Behind those numbers are a series of eye-catching marketing campaigns, including a new partnership the jeans brand announced with Beyoncé on Monday after the pop star released a song titled “LEVII'S JEANS” earlier this year on her country album.
“Our strategic decision was to have Beyoncé represent part of our core product. So in the first ad, episode one, she's wearing… 501 and an essential white T-shirt and it doesn't get any more Levi's than that.” CEO Michelle Gass told CNBC. “Part of the recipe for Levi's success has been and will continue to be that we live in the center of culture and bring together the icon of Beyoncé with the icon of Levi's. I don't think there is a better example of that.”
Global problems
Sales in Levi's business in Europe were better than expected at $406.6 million, above StreetAccount estimates of $392 million, but sales in the Americas and Asia were lower. Levi's posted sales of $757.2 million in the Americas, below the $789.2 million StreetAccount analysts expected. In Asia, Levi's posted revenue of $247.1 million, missing StreetAccount estimates of $258 million.

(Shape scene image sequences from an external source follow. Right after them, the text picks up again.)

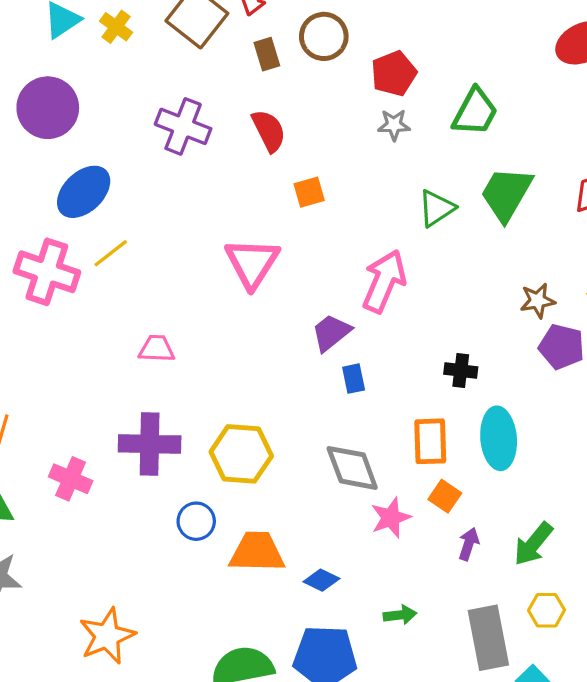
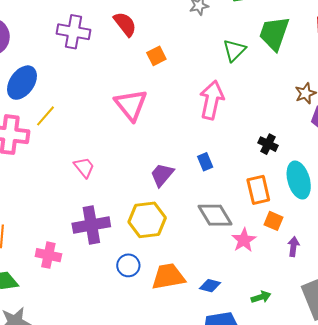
purple trapezoid: (331, 333) -> (162, 175), moved
pink trapezoid: (157, 349) -> (84, 167), turned 60
black cross: (461, 371) -> (268, 144), turned 30

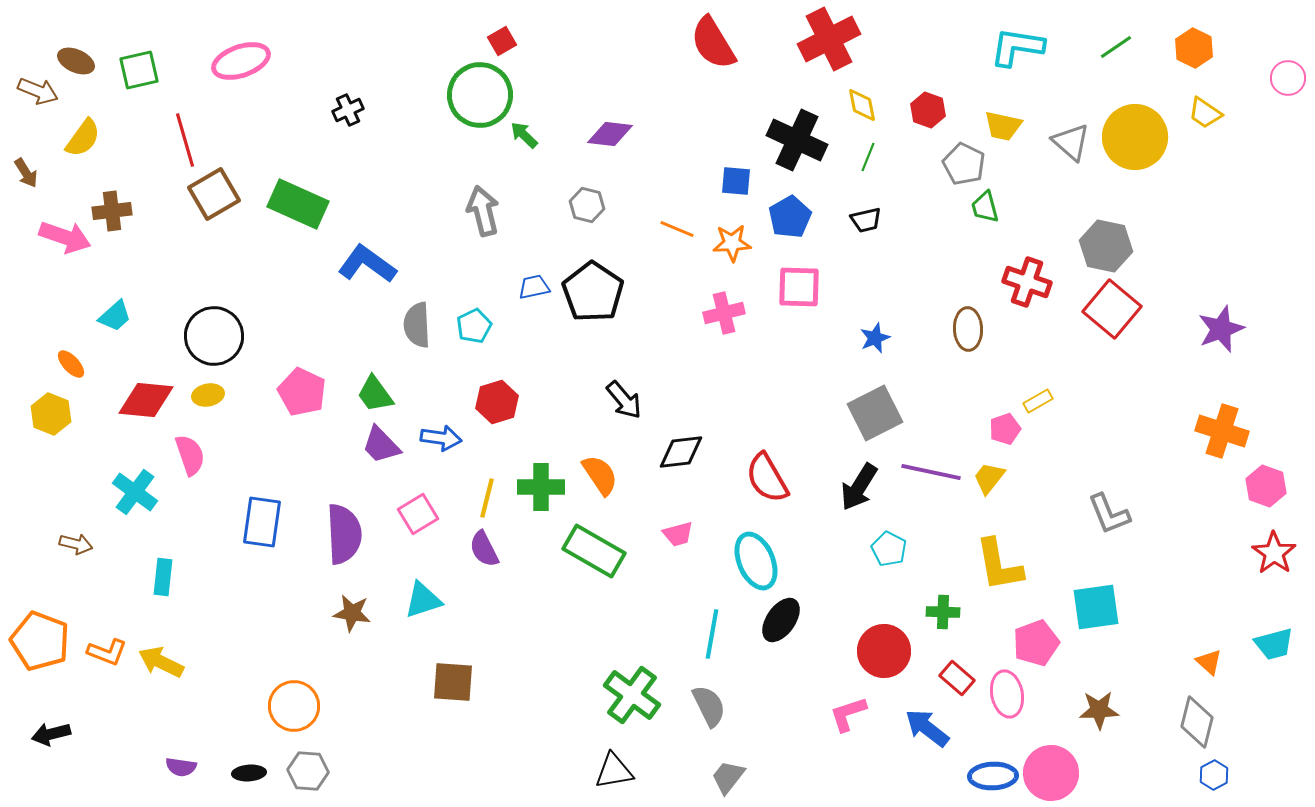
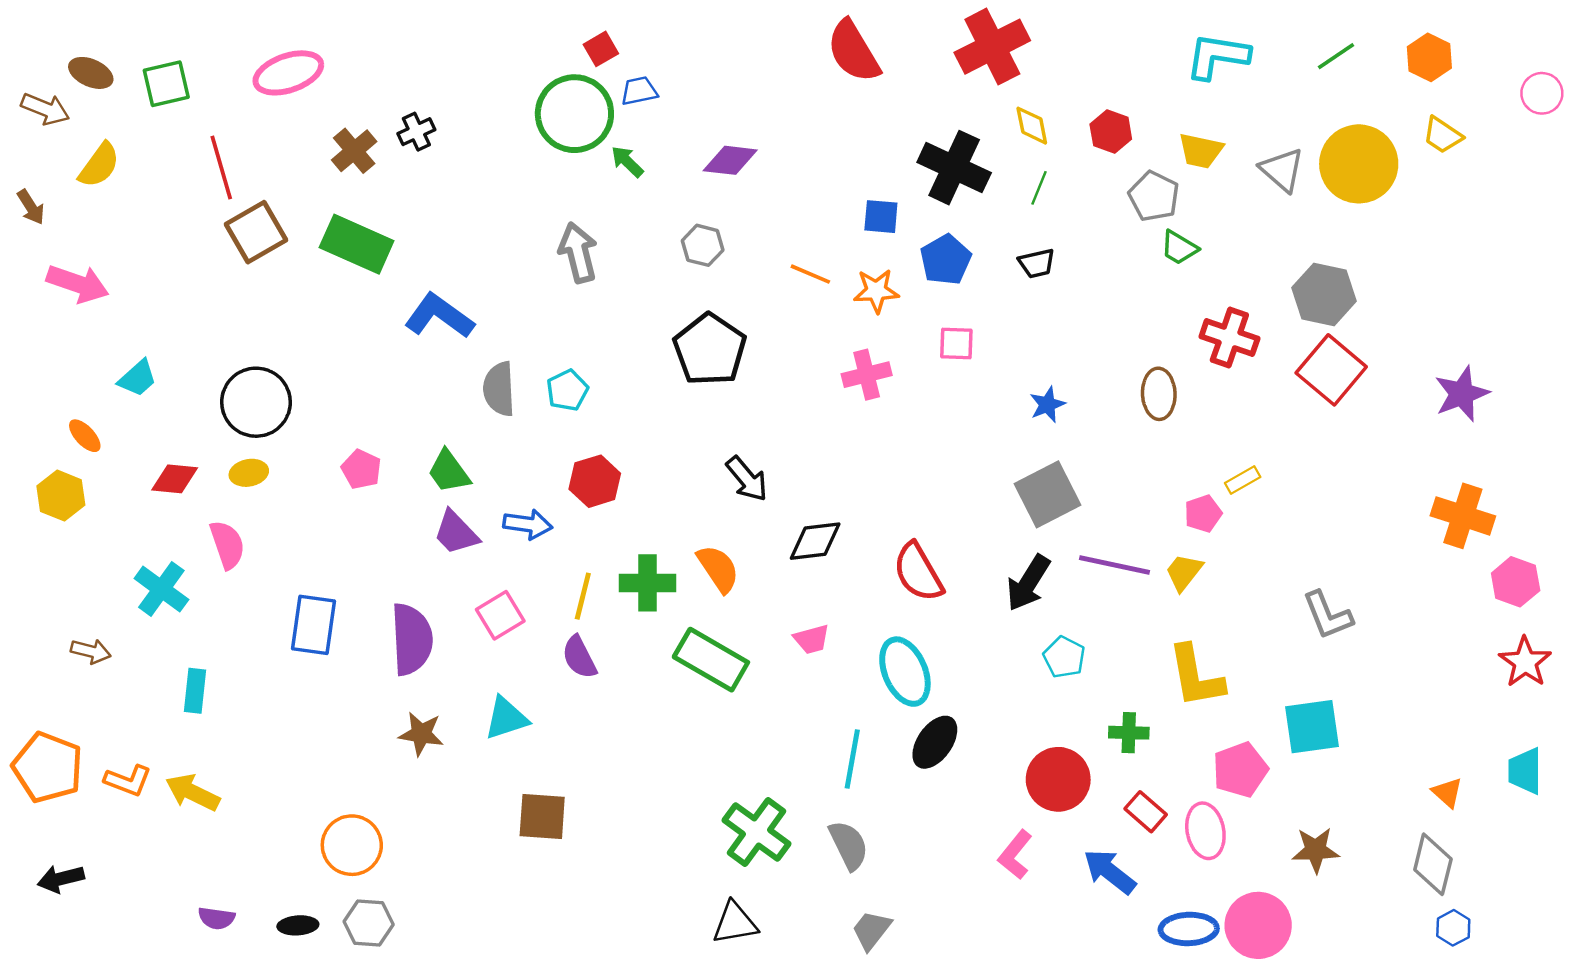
green trapezoid: (985, 207) -> (1179, 248), turned -44
brown cross: (112, 211) -> (354, 151), moved, turned -33
blue trapezoid: (534, 287) -> (639, 91), moved
pink square: (799, 287) -> (956, 344), size x0.7
pink pentagon: (302, 392) -> (361, 469), size x0.7
red diamond: (146, 400) -> (175, 479), size x0.7
cyan trapezoid: (1274, 644) -> (1525, 771), turned 105
pink L-shape: (848, 714) -> (1015, 855), turned -33

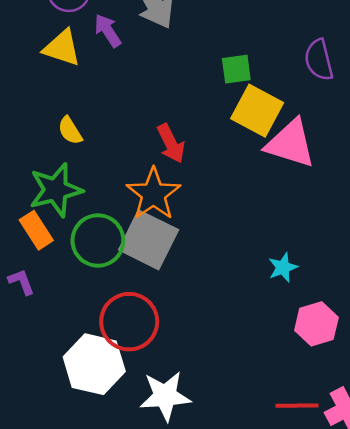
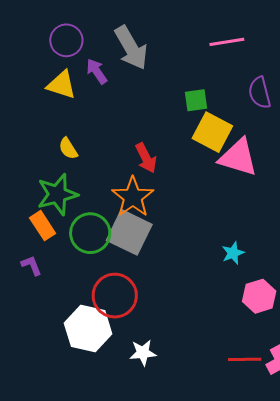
white star: (165, 396) -> (143, 353), size x0.7

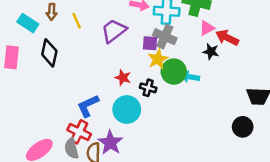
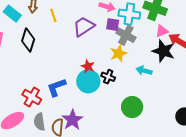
purple square: (150, 43) -> (113, 25), moved
black star: (211, 52) -> (163, 51), size x1.6
green circle: (174, 72) -> (132, 107), moved
cyan circle: (127, 110) -> (88, 81), moved
red cross: (79, 132) -> (32, 97), moved

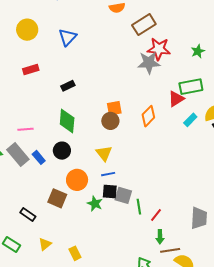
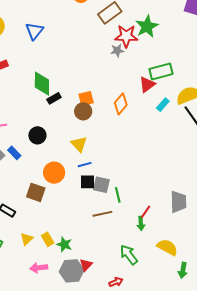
green star: (198, 51) -> (147, 26), moved, size x1.6
gray star: (149, 63) -> (117, 50), size x0.6
black rectangle: (68, 86) -> (54, 98), moved
green diamond: (67, 121) -> (42, 84), moved
black circle: (62, 151) -> (37, 135), moved
green star: (95, 204) -> (64, 244), moved
red line: (156, 215) -> (146, 212), moved
brown line: (170, 250) -> (102, 214), moved
yellow rectangle: (75, 253) -> (48, 239), moved

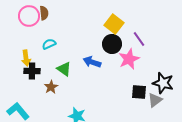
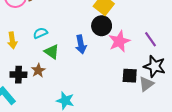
purple line: (139, 39) -> (150, 39), moved
cyan semicircle: (49, 44) -> (40, 33), moved
blue arrow: (92, 62) -> (81, 44), turned -120
black cross: (32, 71) -> (18, 75), moved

“China was a drag,” Singh said of the region, which accounts for about 2% of Levi's total business. “There are macroeconomic headwinds and we had some execution issues. We just changed leadership in China and over time we still believe in China's long-term potential.”
In the Americas, beyond a slowdown at Docker's, sales were also affected by one of Levi's largest wholesale customers in Mexico, Singh said. During the quarter, the partner suffered a cybersecurity breach, which limited shipping times and affected sales. The region is also resolving some “execution issues,” Singh said.